According to the indictment, the purpose of the Hardest Hit Fund was to help stabilize communities in states, like Indiana, that were “hardest hit” by the 2008 economic and housing market downturn. The Hardest Hit Fund program in Indiana is administered by the Indiana Housing and Community Development Authority. In order to receive this mortgage assistance, an applicant was required to be an Indiana homeowner; own only one home; and reside in that home.
The indictment alleges that Khan knowingly submitted false statements about his residency in order to obtain Hardest Hit Fund mortgage assistance on an Indiana property, while living elsewhere. Over 18-months, Khan allegedly received $29,926.46 in mortgage assistance, to which he was not entitled.

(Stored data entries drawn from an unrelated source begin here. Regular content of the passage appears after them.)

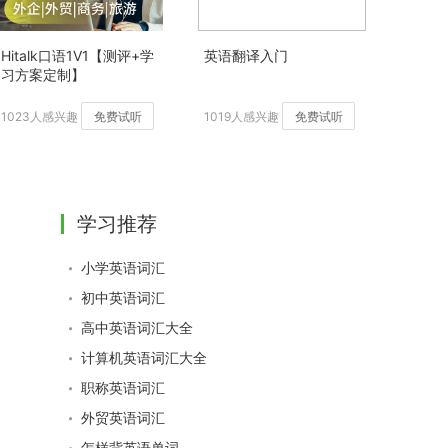
Hitalk口语1V1【测评+学
英语翻译入门
习方案定制】
1023人感兴趣
免费试听
1019人感兴趣
免费试听
学习推荐
小学英语词汇
初中英语词汇
高中英语词汇大全
计算机英语词汇大全
职称英语词汇
外贸英语词汇
怎样背英语单词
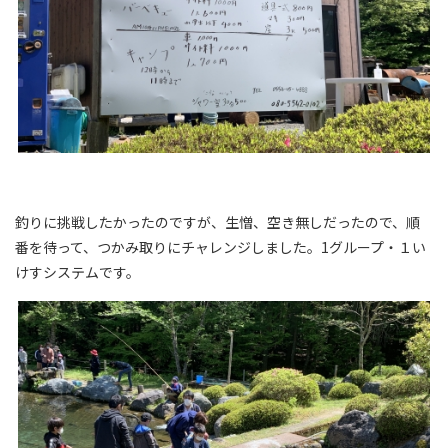
釣りに挑戦したかったのですが、生憎、空き無しだったので、順
番を待って、つかみ取りにチャレンジしました。1グループ・１い
けすシステムです。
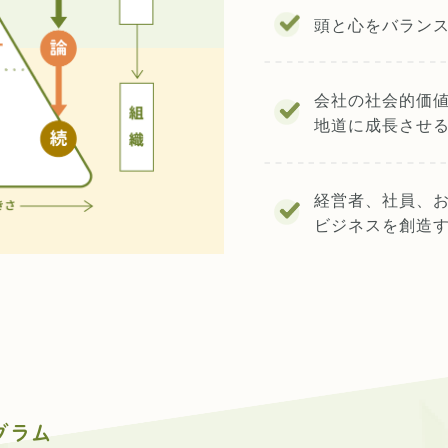
頭と心をバラン
会社の社会的価
地道に成長させ
経営者、社員、
ビジネスを創造
グラム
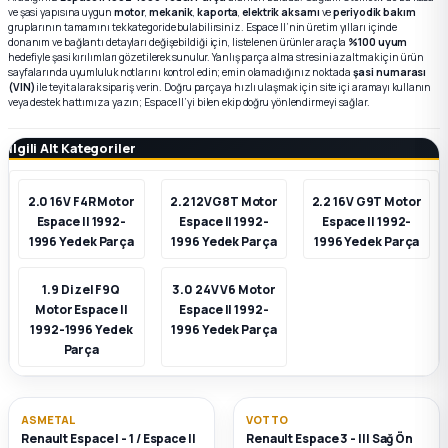
ve şasi yapısına uygun
motor
,
mekanik
,
kaporta
,
elektrik aksamı
ve
periyodik bakım
gruplarının tamamını tek kategoride bulabilirsiniz. Espace II’nin üretim yılları içinde
donanım ve bağlantı detayları değişebildiği için, listelenen ürünler araçla
%100 uyum
k Parça
k Parça
Megane E-TECH Yedek Parça
hedefiyle şasi kırılımları gözetilerek sunulur. Yanlış parça alma stresini azaltmak için ürün
sayfalarında uyumluluk notlarını kontrol edin; emin olamadığınız noktada
şasi numarası
(VIN)
ile teyit alarak sipariş verin. Doğru parçaya hızlı ulaşmak için site içi aramayı kullanın
 Parça
veya destek hattımıza yazın; Espace II’yi bilen ekip doğru yönlendirmeyi sağlar.
İlgili Alt Kategoriler
k Parça
2.0 16V F4R Motor
2.2 12VG8T Motor
2.2 16V G9T Motor
 Parça
Espace II 1992-
Espace II 1992-
Espace II 1992-
1996 Yedek Parça
1996 Yedek Parça
1996 Yedek Parça
 Parça
1.9 Dizel F9Q
3.0 24V V6 Motor
ek Parça
Motor Espace II
Espace II 1992-
1992-1996 Yedek
1996 Yedek Parça
Parça
 Parça
k Parça
ASMETAL
VOTTO
Renault Espace I - 1 / Espace II
Renault Espace 3 - III Sağ Ön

U.S. Attorney Kirsch made the announcement.
“Today, an Illinois man was charged with defrauding a long-term federal economic stability program, intended to help people stay in their homes, knowing that he did not qualify,” said Christy Goldsmith Romero, Special Inspector General of the U.S. Treasury Department’s Troubled Asset Program (SIGTARP). “We commend the Office of the U.S. Attorney for the Northern District of Indiana for standing with SIGTARP to combat fraud against homeownership preservation programs.”
The United States Attorney’s Office emphasizes that an Indictment is merely an allegation and that all persons are presumed innocent until, and unless proven guilty in court.
If convicted, any specific sentence to be imposed will be determined by the Judge after a consideration of federal statutes and the Federal Sentencing Guidelines.
This case was investigated by the U.S. Department of Treasury’s Office of Special Inspector General for the Troubled Asset Relief Program (SIGTARP). This case is being prosecuted by Assistant United States Attorney Molly Kelley.